Am Montag, den 07.02.2005, 09:20 +0000 schrieb Keith Whitwell:
> > btw texdown showed that texture transfers to card memory are faster than 
> > to AGP memory, but not by very much (something like 100MB/s vs. 140MB/s 
> > in the best case, though the numbers I got fluctuated quite a bit).
> 
> How are AGP texture uploads being done?
> 
> The card memory uploads are actually done via agp buffers - ie the data 
> is written by the driver to agp memory, the card then copies that to 
> card memory.  If the AGP case is the same, the data probably travels up 
> to the card and then back down again to AGP memory, accounting for the 
> relative slowdown.
> 
> One benefit of using the card to do the up/downloads is synchronization 
> with the graphics engine - if you were to write the texture data 
> directly you'd have to have some extra mechanisms to ensure that the 
> memory wasn't being used by commands still unprocessed by the GPU.  This 
> actually wouldn't be that hard to organize.

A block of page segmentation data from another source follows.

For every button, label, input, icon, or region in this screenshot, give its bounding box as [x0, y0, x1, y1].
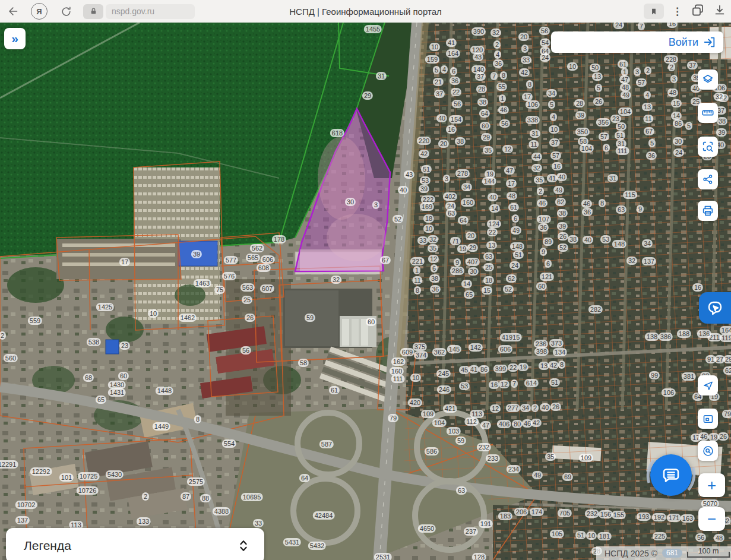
site-security-chip[interactable] [83, 4, 103, 19]
layers-icon [701, 73, 714, 86]
page-title: НСПД | Геоинформационный портал [289, 7, 441, 17]
identify-tool-button-active[interactable] [699, 292, 731, 324]
copyright-text: НСПД 2025 © [605, 549, 657, 558]
url-text: nspd.gov.ru [112, 7, 154, 16]
login-button[interactable]: Войти [551, 31, 723, 53]
area-search-icon [701, 140, 714, 153]
minimap-button[interactable] [698, 409, 718, 429]
minimap-icon [702, 413, 714, 425]
chevron-up-down-icon [237, 538, 250, 553]
chat-button[interactable] [650, 454, 692, 496]
attribution-bar: НСПД 2025 © 681 100 m [596, 546, 731, 560]
back-icon[interactable] [5, 4, 20, 19]
app-window: Я nspd.gov.ru НСПД | Геоинформационный п… [0, 0, 731, 560]
area-search-button[interactable] [698, 137, 718, 157]
browser-profile-icon[interactable]: Я [31, 3, 48, 20]
tabs-icon [691, 3, 705, 17]
layers-button[interactable] [698, 69, 718, 90]
lock-icon [90, 7, 97, 15]
object-count-badge: 681 [662, 549, 682, 558]
scale-label: 100 m [687, 547, 730, 555]
bookmark-icon [650, 7, 658, 16]
zoom-out-button[interactable]: − [698, 507, 725, 531]
satellite-imagery [0, 23, 731, 560]
login-label: Войти [669, 36, 698, 49]
reload-icon[interactable] [58, 4, 74, 19]
object-search-icon [702, 445, 714, 457]
bookmark-button[interactable] [644, 4, 664, 19]
locate-icon [702, 379, 714, 392]
tabs-button[interactable] [691, 3, 705, 20]
sidebar-expand-button[interactable]: » [4, 28, 26, 49]
print-button[interactable] [698, 201, 718, 221]
locate-button[interactable] [698, 375, 718, 396]
ruler-icon [701, 106, 714, 119]
login-icon [703, 36, 716, 49]
share-button[interactable] [698, 169, 718, 189]
ruler-button[interactable] [698, 103, 718, 123]
identify-icon [706, 299, 724, 317]
blue-roof-building [178, 241, 217, 266]
legend-select[interactable]: Легенда [6, 528, 264, 560]
address-bar[interactable]: nspd.gov.ru [106, 4, 195, 19]
share-icon [702, 173, 714, 185]
print-icon [701, 204, 714, 217]
zoom-in-button[interactable]: + [698, 473, 725, 497]
download-icon [713, 4, 726, 17]
map-canvas[interactable] [0, 23, 731, 560]
scale-bar: 100 m [687, 548, 730, 559]
chat-bubble-icon [659, 463, 683, 487]
object-search-button[interactable] [698, 441, 718, 461]
browser-toolbar: Я nspd.gov.ru НСПД | Геоинформационный п… [0, 0, 731, 23]
downloads-button[interactable] [713, 4, 726, 19]
browser-menu-button[interactable]: ⋮ [672, 5, 682, 18]
legend-label: Легенда [24, 539, 71, 553]
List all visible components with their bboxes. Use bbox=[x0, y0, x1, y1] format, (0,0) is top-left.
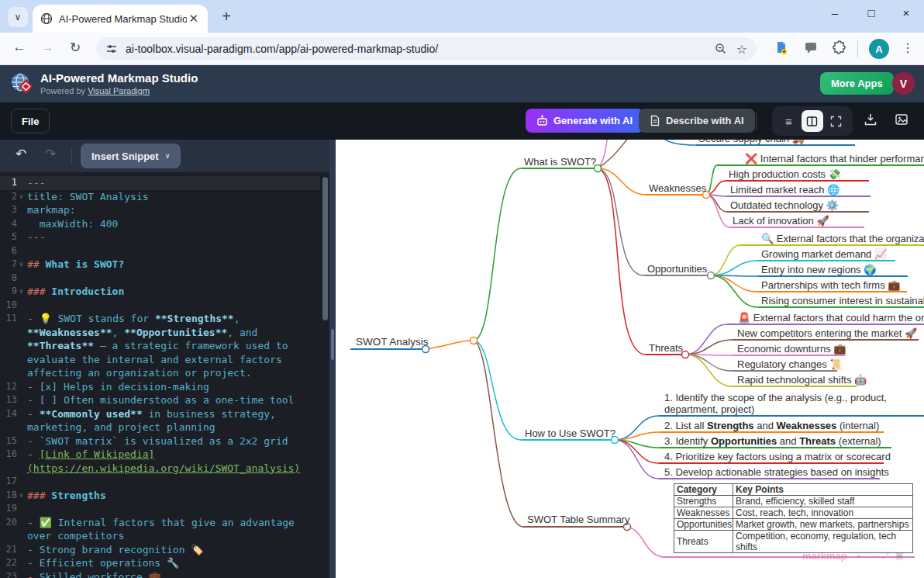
editor-only-view-button[interactable]: ≡ bbox=[777, 110, 799, 132]
code-line-text[interactable]: - **Commonly used** in business strategy… bbox=[26, 407, 320, 434]
leaf-weakness-5[interactable]: Lack of innovation 🚀 bbox=[733, 215, 829, 227]
leaf-opportunity-2[interactable]: Growing market demand 📈 bbox=[761, 248, 887, 260]
leaf-threat-2[interactable]: New competitors entering the market 🚀 bbox=[737, 327, 917, 339]
leaf-threat-4[interactable]: Regulatory changes 📜 bbox=[737, 358, 842, 370]
code-line-text[interactable]: - 💡 SWOT stands for **Strengths**, **Wea… bbox=[26, 312, 320, 380]
fullscreen-view-button[interactable] bbox=[826, 110, 847, 132]
leaf-opportunity-1[interactable]: 🔍 External factors that the organization… bbox=[761, 233, 924, 244]
code-line[interactable]: 4 maxWidth: 400 bbox=[0, 217, 320, 231]
code-line-text[interactable]: - ✅ Internal factors that give an advant… bbox=[26, 516, 320, 543]
what-node-label[interactable]: What is SWOT? bbox=[524, 156, 596, 168]
extension-doc-icon[interactable] bbox=[774, 40, 789, 56]
leaf-weakness-4[interactable]: Outdated technology ⚙️ bbox=[730, 199, 839, 211]
code-line-text[interactable] bbox=[26, 272, 320, 286]
leaf-weakness-2[interactable]: High production costs 💸 bbox=[729, 168, 841, 180]
forward-button[interactable]: → bbox=[37, 40, 57, 55]
fold-chevron-icon[interactable]: ∨ bbox=[17, 489, 26, 503]
leaf-howto-2[interactable]: 2. List all Strengths and Weaknesses (in… bbox=[664, 420, 879, 431]
tab-close-icon[interactable]: ✕ bbox=[187, 12, 200, 26]
opportunities-node-label[interactable]: Opportunities bbox=[647, 263, 707, 275]
code-line-text[interactable]: - [Link of Wikipedia](https://en.wikiped… bbox=[26, 448, 320, 475]
code-line[interactable]: 14- **Commonly used** in business strate… bbox=[0, 407, 320, 434]
code-line-text[interactable]: - Strong brand recognition 🏷️ bbox=[26, 543, 320, 557]
code-line-text[interactable] bbox=[26, 502, 320, 516]
window-close-button[interactable]: × bbox=[895, 6, 918, 19]
code-line-text[interactable]: --- bbox=[26, 230, 320, 244]
new-tab-button[interactable]: + bbox=[217, 7, 236, 26]
leaf-howto-1-line1[interactable]: 1. Identify the scope of the analysis (e… bbox=[664, 392, 887, 403]
threats-node-label[interactable]: Threats bbox=[649, 342, 683, 354]
code-line[interactable]: 13- [ ] Often misunderstood as a one-tim… bbox=[0, 393, 320, 407]
tab-search-button[interactable]: ∨ bbox=[8, 7, 28, 27]
browser-profile-avatar[interactable]: A bbox=[869, 39, 889, 59]
window-maximize-button[interactable]: □ bbox=[860, 6, 883, 19]
code-line[interactable]: 1--- bbox=[0, 176, 320, 190]
code-line[interactable]: 6 bbox=[0, 244, 320, 258]
code-line[interactable]: 8 bbox=[0, 272, 320, 286]
window-minimize-button[interactable]: – bbox=[823, 6, 846, 19]
code-line-text[interactable] bbox=[26, 475, 320, 489]
leaf-howto-5[interactable]: 5. Develop actionable strategies based o… bbox=[664, 466, 889, 478]
code-line[interactable]: 3markmap: bbox=[0, 203, 320, 217]
code-line[interactable]: 16- [Link of Wikipedia](https://en.wikip… bbox=[0, 448, 320, 475]
summary-node-label[interactable]: SWOT Table Summary bbox=[527, 514, 629, 525]
code-line-text[interactable]: maxWidth: 400 bbox=[26, 217, 320, 231]
junction-node-circle[interactable] bbox=[471, 337, 478, 344]
leaf-weakness-1[interactable]: ❌ Internal factors that hinder performan… bbox=[745, 153, 924, 164]
browser-tab[interactable]: AI-Powered Markmap Studio ✕ bbox=[33, 5, 208, 33]
export-image-icon[interactable] bbox=[895, 112, 908, 126]
reload-button[interactable]: ↻ bbox=[65, 40, 85, 56]
tune-icon[interactable] bbox=[105, 43, 118, 55]
code-line[interactable]: 2∨title: SWOT Analysis bbox=[0, 190, 320, 204]
code-line-text[interactable]: - Efficient operations 🔧 bbox=[26, 556, 320, 570]
address-bar[interactable]: ai-toolbox.visual-paradigm.com/app/ai-po… bbox=[96, 37, 757, 61]
back-button[interactable]: ← bbox=[9, 40, 29, 55]
file-menu-button[interactable]: File bbox=[11, 109, 50, 133]
opportunities-node-circle[interactable] bbox=[708, 272, 715, 279]
code-line[interactable]: 19 bbox=[0, 502, 320, 516]
code-line[interactable]: 20- ✅ Internal factors that give an adva… bbox=[0, 516, 320, 543]
describe-with-ai-button[interactable]: Describe with AI bbox=[639, 109, 755, 133]
split-view-button[interactable] bbox=[802, 110, 823, 132]
browser-menu-kebab-icon[interactable]: ⋮ bbox=[902, 40, 914, 55]
extensions-puzzle-icon[interactable] bbox=[832, 40, 847, 56]
panel-splitter[interactable] bbox=[329, 140, 336, 578]
code-line[interactable]: 5--- bbox=[0, 230, 320, 244]
visual-paradigm-link[interactable]: Visual Paradigm bbox=[88, 86, 150, 95]
leaf-threat-3[interactable]: Economic downturns 💼 bbox=[737, 343, 846, 355]
code-line[interactable]: 10 bbox=[0, 299, 320, 313]
fold-chevron-icon[interactable]: ∨ bbox=[17, 190, 26, 204]
code-line[interactable]: 21- Strong brand recognition 🏷️ bbox=[0, 543, 320, 557]
editor-scrollbar-thumb[interactable] bbox=[322, 177, 328, 320]
leaf-threat-1[interactable]: 🚨 External factors that could harm the o… bbox=[738, 312, 924, 324]
leaf-weakness-3[interactable]: Limited market reach 🌐 bbox=[730, 184, 840, 196]
insert-snippet-button[interactable]: Insert Snippet ∨ bbox=[81, 144, 181, 168]
generate-with-ai-button[interactable]: Generate with AI bbox=[526, 109, 643, 133]
undo-icon[interactable]: ↶ bbox=[16, 146, 26, 162]
bookmark-star-icon[interactable]: ☆ bbox=[736, 42, 747, 57]
code-line[interactable]: 7∨## What is SWOT? bbox=[0, 258, 320, 272]
feedback-bubble-icon[interactable] bbox=[804, 40, 818, 54]
code-line-text[interactable]: ## What is SWOT? bbox=[26, 258, 320, 272]
leaf-opportunity-5[interactable]: Rising consumer interest in sustainabili… bbox=[761, 295, 924, 306]
fold-chevron-icon[interactable]: ∨ bbox=[17, 258, 26, 272]
leaf-howto-4[interactable]: 4. Prioritize key factors using a matrix… bbox=[664, 451, 891, 462]
leaf-threat-5[interactable]: Rapid technological shifts 🤖 bbox=[737, 374, 867, 386]
code-line-text[interactable]: title: SWOT Analysis bbox=[26, 190, 320, 204]
code-line[interactable]: 23- Skilled workforce 💼 bbox=[0, 570, 320, 578]
code-line[interactable]: 9∨### Introduction bbox=[0, 285, 320, 299]
download-icon[interactable] bbox=[864, 112, 877, 126]
code-line-text[interactable]: - [x] Helps in decision-making bbox=[26, 380, 320, 394]
leaf-howto-3[interactable]: 3. Identify Opportunities and Threats (e… bbox=[664, 435, 881, 447]
leaf-secure-supply-chain[interactable]: Secure supply chain 🚚 bbox=[698, 140, 805, 144]
code-lines[interactable]: 1---2∨title: SWOT Analysis3markmap:4 max… bbox=[0, 172, 320, 578]
mindmap-panel[interactable]: Secure supply chain 🚚 SWOT Analysis What… bbox=[336, 140, 924, 578]
code-line-text[interactable]: --- bbox=[26, 176, 320, 190]
code-line-text[interactable]: - `SWOT matrix` is visualized as a 2x2 g… bbox=[26, 434, 320, 448]
root-node-label[interactable]: SWOT Analysis bbox=[356, 336, 429, 348]
code-line-text[interactable]: ### Strengths bbox=[26, 489, 320, 503]
leaf-howto-1-line2[interactable]: department, project) bbox=[664, 403, 754, 415]
code-line-text[interactable] bbox=[26, 299, 320, 313]
code-line[interactable]: 12- [x] Helps in decision-making bbox=[0, 380, 320, 394]
user-avatar[interactable]: V bbox=[892, 72, 915, 95]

The Savage driver does this. Currently it waits for engine idle before
uploading a texture. I thought there must be some more efficient
(age-based) method. I havn't looked into the details yet. Do you have a
hint that would get me started in the right direction?

> 
> Also, note that there is quite a bit of copying going on:
> 
>       - Application calls glTexImage
>       - Mesa allocates system memory and copies image
>       - Driver allocates agp buffers and copies image into them
>       - Card receives blit command and copies image to final destination.
> 
> 
> Currently Mesa needs to keep the system memory copy because texture 
> images in card or agp memory can be clobbered by other apps at any time 
> - Ian's texture manager will address this.
> 
> In the via and sis drivers, texture allocations are permanent, so I've 
> been able to try a different strategy:
> 
>       - Application calls glTexImage
>       - Mesa allocates AGP/card memory and copies texture directly to final 
> destination (using memcpy().)
> 
> This resulted in an approximate 2x speedup in texture downloads against 
> a strategy similar to the first one outlined (but implemented with cpu 
> copies, not a hostdata blit).

The Savage driver uploads textures by memcpy (actually a bit more
complicated due to texture tiling) to destination memory. I did some
optimization of that tiled upload recently. Now oprofile shows that most
CPU usage in texdown is not in the tiled upload but in mesa's
texstore-functions. I suppose they could use some optimization too.